The Far Edge of Travel: Albania
We drive into the Ceraunian Mountains of Albania on a switchback-happy coastal road, past walls of black pines and by rickety tables laden with local honey and tea. Slopes spilling down to beaches yield, in season, lemons, oranges, olives. The Ionian Sea shimmers blue to our right, with Corfu visible in the haze.
“These are my mountains, the Thunder Mountains,” my guide, Adrian, says. “I grew up here. They are in my blood.”
Adrian points out a pass below through which Julius Caesar in 48 b.c. led his legions against Pompey. Then he talks of the thousands of Albanians who fled a communist rule that ended in 1992—and says many are coming home.
“My grandmother calls this the land of stone and clouds. The stones are those who came back, who are rooted to the earth,” he says. “The clouds wander, seeking a place to settle.”

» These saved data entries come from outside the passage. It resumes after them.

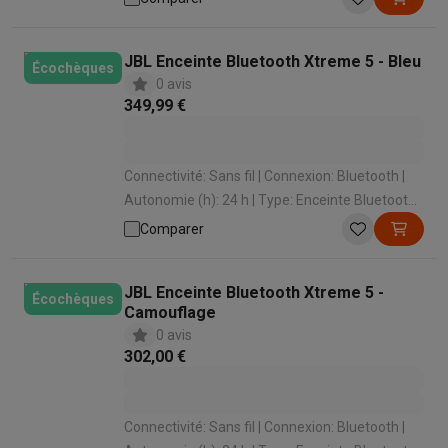
JBL Enceinte Bluetooth Xtreme 5 - Bleu
Écochèques
0 avis
349,99 €
Connectivité: Sans fil | Connexion: Bluetooth |
Autonomie (h): 24 h | Type: Enceinte Bluetooth |
Étanche aux éclaboussures: Oui
Comparer
JBL Enceinte Bluetooth Xtreme 5 -
Écochèques
Camouflage
0 avis
302,00 €
Connectivité: Sans fil | Connexion: Bluetooth |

We rumble in a 4×4 on gravel roads through olive groves to Pilur, a village where, under a chestnut tree, elders burst into impromptu polyphony, a UNESCO-recognized blend of musical voices that dates back more than a thousand years. Then we dine alfresco on local figs, plums, eggs, petulla (fried dough), tart goat cheese, and sausage, washed down with home-brewed rakija and wine out of soda bottles.
Travelers have largely overlooked the Balkan region, which has long been shrouded by a troubled past. But its enigmatic nature may prove to be its most potent drawing card. We’ve seen this happen elsewhere: Papua New Guinea, Myanmar, Bhutan.
It may seem a vicarious glimpse of a far-off land. Yet, as with Albania, it may soon be within reach.